Election Daily: Hot drinks

37 days to go

INDEPENDENT PHIL

ANYBODY who wants to stand in the council elections is running out of time to get themselves on the ballot paper. Nominations close on Tuesday and then we will see if there are any more independents willing to try and upset the norm. We already know that Phil Cowan, a well known community activist, is going for it in Primrose Hill. If you missed the interview when he first declared his intentions a few weeks back, it’s HERE.

Today, he was at the council dotting the i’s and crossing the t’s, signing in officially as a candidate. It’s always a tough gig running as an independent – which is perhaps why some previous independents are now attached to political parties this time around. Nobody has managed to win ‘on their own’ – if that’s the right phrase – during my time.

You can find Phil outside Camden Town tube station helping to feed rough sleepers each week. Homelessness is a critical issue in Camden and you should’ve seen the CNJ‘s Isabelle Stanley’s regular explorations into the problem. Sadly, it is often the least read subject in the paper, but we persevere in highlighting the concerns, the tents on the street – and the deaths.

Phil isn’t out there with the soup for the votes – and, despite the scale of the problem, maybe there isn’t votes in this issue anyway. Cold as it may sound, but it’s not something you see much debate over; compared to fly-tipping or cycle lanes at least. When has any of our councillors or candidates written a letter to the CNJ in respond to or further Isabelle’s stories? It’s not often, and not often does anybody else.

Everybody knows ‘it’s bad’ – and I’m not suggesting anybody doesn’t care – but they have their own issues and problems; everybody is just trying to scratch a living.

You probably have to go back to Richard Cotton’s mayoral year since it was last a sharp focus and raised week in and week out.

Funnily enough, Mr Cowan won’t be up against Cllr Cotton, who has chosen the Camden Town wing of the ward after the boundary changes split of the territory.

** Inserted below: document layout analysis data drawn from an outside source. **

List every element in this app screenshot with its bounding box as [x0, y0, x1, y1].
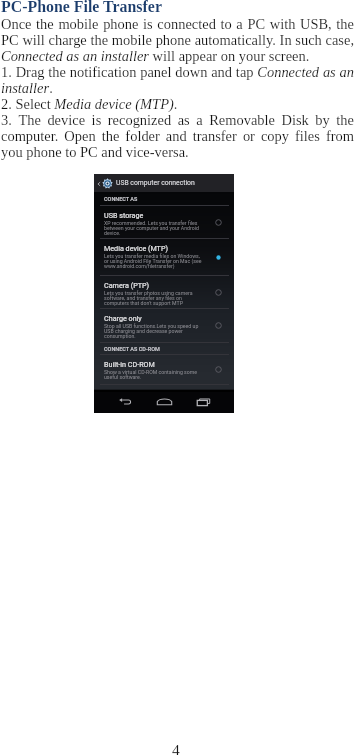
button[interactable]: Built-in CD-ROM — [94, 355, 234, 385]
staticText: USB storage — [104, 211, 144, 219]
staticText: Stop all USB functions.Lets you speed up… — [104, 323, 205, 340]
staticText: Once the mobile phone is connected to a … — [1, 16, 354, 64]
staticText: Built-in CD-ROM — [104, 360, 155, 368]
staticText: 3. The device is recognized as a Removab… — [1, 112, 354, 160]
button[interactable]: Camera (PTP) — [94, 276, 234, 309]
staticText: USB computer connection — [116, 179, 195, 187]
staticText: 2. Select Media device (MTP). — [1, 96, 354, 112]
staticText: 1. Drag the notification panel down and … — [1, 64, 354, 96]
staticText: CONNECT AS CD-ROM — [104, 346, 160, 352]
button[interactable]: Home — [154, 391, 174, 412]
button[interactable]: Back — [115, 391, 135, 412]
staticText: Media device (MTP) — [104, 244, 168, 252]
staticText: XP recommended. Lets you transfer files … — [104, 220, 205, 237]
staticText: Lets you transfer media files on Windows… — [104, 253, 205, 270]
staticText: CONNECT AS — [104, 196, 138, 202]
staticText: Camera (PTP) — [104, 281, 150, 289]
button[interactable]: Media device (MTP) — [94, 239, 234, 276]
staticText: Show a virtual CD-ROM containing some us… — [104, 369, 205, 381]
button[interactable]: Recent apps — [193, 391, 213, 412]
button[interactable]: Navigate up — [95, 180, 102, 187]
staticText: PC-Phone File Transfer — [1, 0, 162, 16]
staticText: Charge only — [104, 314, 142, 322]
button[interactable]: Charge only — [94, 309, 234, 343]
staticText: Lets you transfer photos using camera so… — [104, 290, 205, 307]
staticText: 4 — [172, 741, 180, 756]
button[interactable]: USB storage — [94, 206, 234, 239]
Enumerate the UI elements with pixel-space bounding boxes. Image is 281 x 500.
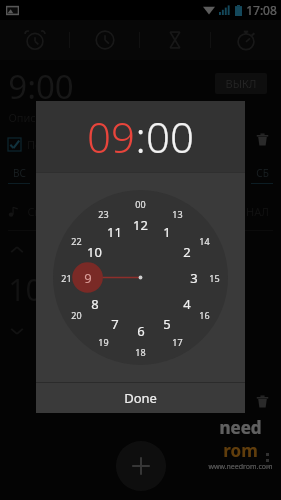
staticText: 4: [183, 295, 191, 313]
staticText: 6: [137, 322, 145, 340]
staticText: 12: [133, 216, 148, 234]
staticText: 09: [87, 108, 135, 165]
staticText: 17:08: [246, 2, 277, 18]
staticText: 11: [107, 223, 122, 241]
staticText: 9: [84, 269, 92, 287]
staticText: 19: [98, 336, 109, 348]
staticText: 9:00: [8, 64, 74, 102]
staticText: ВЫКЛ: [225, 76, 257, 91]
staticText: 00: [135, 198, 146, 210]
button[interactable]: ВЫКЛ: [215, 73, 267, 94]
button[interactable]: СР: [130, 166, 152, 184]
staticText: 17: [172, 336, 183, 348]
staticText: 14: [199, 235, 210, 247]
staticText: Сигнал: [27, 204, 66, 219]
staticText: ВТ: [94, 166, 107, 180]
staticText: ПТ: [216, 166, 229, 180]
button[interactable]: ЧТ: [170, 166, 192, 184]
staticText: 20: [71, 309, 82, 321]
button[interactable]: 09: [87, 108, 135, 165]
staticText: :: [135, 108, 146, 165]
staticText: Повтор: [27, 137, 66, 152]
staticText: Описание: [8, 110, 62, 125]
staticText: rom: [223, 439, 258, 462]
staticText: 3: [190, 269, 198, 287]
staticText: 00: [146, 108, 194, 165]
staticText: ЧТ: [175, 166, 188, 180]
staticText: 8: [91, 295, 99, 313]
staticText: 7: [111, 315, 119, 333]
staticText: СР: [135, 166, 148, 180]
staticText: 10: [87, 243, 102, 261]
button[interactable]: ПН: [49, 166, 71, 184]
staticText: 1: [163, 223, 171, 241]
staticText: 10:: [8, 269, 51, 310]
button[interactable]: Clock face hour selector: [36, 173, 245, 382]
button[interactable]: ВТ: [89, 166, 111, 184]
button[interactable]: ПТ: [211, 166, 233, 184]
button[interactable]: ВС: [8, 166, 30, 184]
staticText: www.needrom.com: [208, 462, 273, 472]
staticText: 5: [163, 315, 171, 333]
staticText: need: [219, 416, 262, 439]
button[interactable]: Delete alarm: [251, 390, 273, 412]
button[interactable]: Delete alarm: [251, 128, 273, 150]
staticText: 18: [135, 346, 146, 358]
staticText: 21: [61, 272, 72, 284]
button[interactable]: Done: [36, 383, 245, 413]
staticText: ПН: [53, 166, 68, 180]
staticText: 23: [98, 208, 109, 220]
staticText: 22: [71, 235, 82, 247]
staticText: 2: [183, 243, 191, 261]
staticText: 16: [199, 309, 210, 321]
staticText: НАЛ: [246, 204, 269, 219]
staticText: ВС: [13, 166, 26, 180]
button[interactable]: Add alarm: [116, 441, 166, 491]
staticText: 15: [209, 272, 220, 284]
button[interactable]: More options: [262, 449, 273, 472]
staticText: СБ: [256, 166, 269, 180]
staticText: 13: [172, 208, 183, 220]
button[interactable]: СБ: [251, 166, 273, 184]
button[interactable]: 00: [146, 108, 194, 165]
staticText: Done: [124, 389, 157, 407]
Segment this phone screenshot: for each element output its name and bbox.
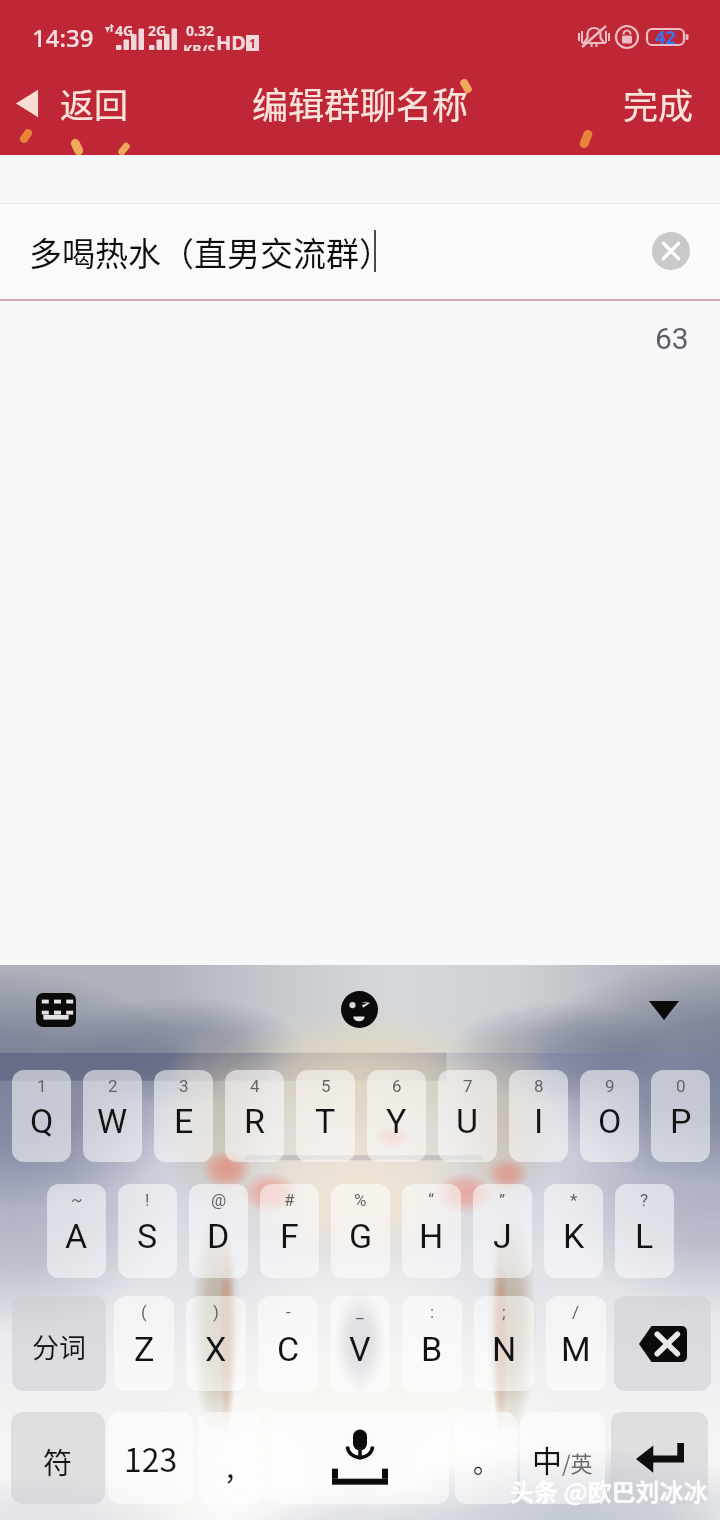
button[interactable]: ”	[473, 1184, 532, 1278]
button[interactable]: 完成	[593, 72, 720, 134]
button[interactable]: 。	[455, 1412, 517, 1504]
staticText: 42	[655, 25, 676, 50]
staticText: P	[670, 1101, 692, 1141]
staticText: 编辑群聊名称	[252, 77, 469, 129]
button[interactable]: ,	[198, 1412, 262, 1504]
button[interactable]: Backspace	[614, 1296, 711, 1391]
staticText: C	[277, 1329, 300, 1369]
button[interactable]: “	[402, 1184, 461, 1278]
button[interactable]: _	[330, 1296, 390, 1391]
staticText: 0	[676, 1076, 686, 1096]
button[interactable]: 0	[651, 1070, 710, 1162]
button[interactable]: 中	[520, 1412, 605, 1504]
button[interactable]: 返回	[0, 72, 146, 134]
staticText: ;	[502, 1302, 506, 1322]
staticText: Q	[30, 1101, 54, 1141]
button[interactable]: 123	[108, 1412, 193, 1504]
staticText: 7	[463, 1076, 473, 1096]
staticText: I	[534, 1101, 544, 1141]
button[interactable]: Hide keyboard	[649, 1001, 679, 1020]
staticText: 符	[43, 1440, 73, 1482]
staticText: 123	[124, 1435, 178, 1481]
staticText: L	[635, 1216, 654, 1256]
button[interactable]: 4	[225, 1070, 284, 1162]
staticText: ,	[226, 1443, 235, 1486]
button[interactable]: 符	[11, 1412, 105, 1504]
staticText: 63	[655, 321, 689, 356]
staticText: :	[430, 1302, 435, 1322]
staticText: R	[244, 1101, 265, 1141]
button[interactable]: *	[544, 1184, 603, 1278]
staticText: V	[349, 1329, 371, 1369]
button[interactable]: 2	[83, 1070, 142, 1162]
button[interactable]: :	[402, 1296, 462, 1391]
staticText: 3	[179, 1076, 189, 1096]
staticText: ?	[640, 1190, 649, 1210]
button[interactable]: 3	[154, 1070, 213, 1162]
staticText: /英	[562, 1446, 593, 1478]
staticText: ”	[499, 1190, 506, 1210]
button[interactable]: Enter	[611, 1412, 708, 1504]
button[interactable]: Emoji	[341, 991, 378, 1028]
staticText: U	[456, 1101, 479, 1141]
staticText: (	[141, 1302, 147, 1322]
staticText: 0.32	[186, 21, 214, 40]
staticText: “	[428, 1190, 435, 1210]
button[interactable]: %	[331, 1184, 390, 1278]
staticText: W	[97, 1101, 128, 1141]
button[interactable]: 6	[367, 1070, 426, 1162]
staticText: B	[421, 1329, 443, 1369]
staticText: J	[493, 1216, 512, 1256]
button[interactable]: !	[118, 1184, 177, 1278]
staticText: N	[492, 1329, 517, 1369]
button[interactable]: ?	[615, 1184, 674, 1278]
staticText: 分词	[32, 1327, 86, 1366]
button[interactable]: /	[546, 1296, 606, 1391]
button[interactable]: ;	[474, 1296, 534, 1391]
button[interactable]: Switch keyboard	[36, 993, 76, 1027]
button[interactable]: Clear text	[652, 232, 690, 270]
staticText: Z	[134, 1329, 155, 1369]
staticText: M	[561, 1329, 591, 1369]
button[interactable]: 7	[438, 1070, 497, 1162]
button[interactable]: 1	[12, 1070, 71, 1162]
button[interactable]: 分词	[12, 1296, 106, 1391]
button[interactable]: -	[258, 1296, 318, 1391]
button[interactable]: (	[114, 1296, 174, 1391]
staticText: 4	[250, 1076, 260, 1096]
staticText: %	[354, 1190, 367, 1210]
button[interactable]: Space	[271, 1412, 449, 1504]
button[interactable]: #	[260, 1184, 319, 1278]
button[interactable]: 5	[296, 1070, 355, 1162]
staticText: G	[349, 1216, 373, 1256]
button[interactable]: @	[189, 1184, 248, 1278]
staticText: 。	[473, 1443, 500, 1481]
staticText: H	[419, 1216, 444, 1256]
staticText: 8	[534, 1076, 544, 1096]
button[interactable]: )	[186, 1296, 246, 1391]
staticText: Y	[386, 1101, 407, 1141]
staticText: /	[572, 1302, 580, 1322]
staticText: K	[563, 1216, 585, 1256]
staticText: 6	[392, 1076, 402, 1096]
staticText: 完成	[623, 78, 694, 129]
staticText: 14:39	[32, 21, 94, 54]
button[interactable]: 9	[580, 1070, 639, 1162]
staticText: !	[145, 1190, 150, 1210]
button[interactable]: ~	[47, 1184, 106, 1278]
staticText: 头条 @欧巴刘冰冰	[510, 1473, 708, 1508]
staticText: 1	[249, 35, 256, 51]
staticText: 2G	[148, 21, 167, 40]
staticText: A	[65, 1216, 88, 1256]
staticText: 1	[37, 1076, 47, 1096]
staticText: HD	[216, 29, 246, 56]
staticText: -	[286, 1302, 291, 1322]
staticText: 返回	[60, 79, 128, 128]
staticText: S	[137, 1216, 158, 1256]
staticText: #	[284, 1190, 295, 1210]
button[interactable]: 8	[509, 1070, 568, 1162]
staticText: *	[570, 1190, 578, 1210]
staticText: E	[174, 1101, 194, 1141]
staticText: ~	[71, 1190, 83, 1210]
staticText: 中	[532, 1437, 562, 1480]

Maybe that choice is itself a sign of where Primrose Hill is going on May 5; perhaps Lazzaro Pietragnoli would’ve moved to Haverstock ward – who. knows? – if he had not resigned last autumn. It would’ve been interesting to see how any of the existing Labour councillors tackled the new Primrose Hill borders.

The switcharound is a factor, I think Mr Cowan has suggested, that made it easier for the indy to stand in Primrose Hill, as he is up against a whole new slate of Labour and Tory opponents and not having to try and unseat anyone he has worked on campaigns with in the past or may have praised.

There has already been a word of warning from an old sage, though.

Former councillor Andrew Marshall, a Tory for a long time but a Lib Dem after the Brexit vote, tweeted this assessment of our interview with Mr Cowan: “What this doesn’t cover is how much of the new ward electorate looks to Swiss Cottage or indeed St John’s Wood or Englands’ Lane, not Primrose Hill village. Ward size always challenge for indy candidates.”

We’ve not too long to wait to find out.

DRINKING CHOCOLATE

WE learned yesterday how Starmer the charmer – ©Will Blair wins support within the party: ‘Drinking chocolate’. I think that means a hot chocolate, but the details were revealed by Labour councillor Simon Pearson – one of ‘The Seven’ – in a letter to the CNJ in which he was still arguing about how Labour should define anti-semitism and the frustration with the selections/deselections process endorsed by the leader.

“Back in 2014 when a hitherto apolitical Sir Keir Starmer was seeking selection as a parliamentary candidate, as a local branch chair I was one of the first people Keir came to seeking support, I recall he even bought me a drinking chocolate,” he wrote.

“Now he is quite happy to dismiss me and other councillors as not delivering what is best for Camden, even though election literature I have seen takes pride in achievements that we have brought about. A funny old world.”

JUST FOOLIN’

WELL done to the Labour councillor who briefly got me, and I gather others, by setting a Whatsapp hare running this morning that Oliver Cooper – the leader of the Conservatives – had suddenly resigned. Luckily, we don’t rush all this gossip to web. Cllr Cooper, rest assured, is very much standing again. He lines up among the Tory candidates in Belsize.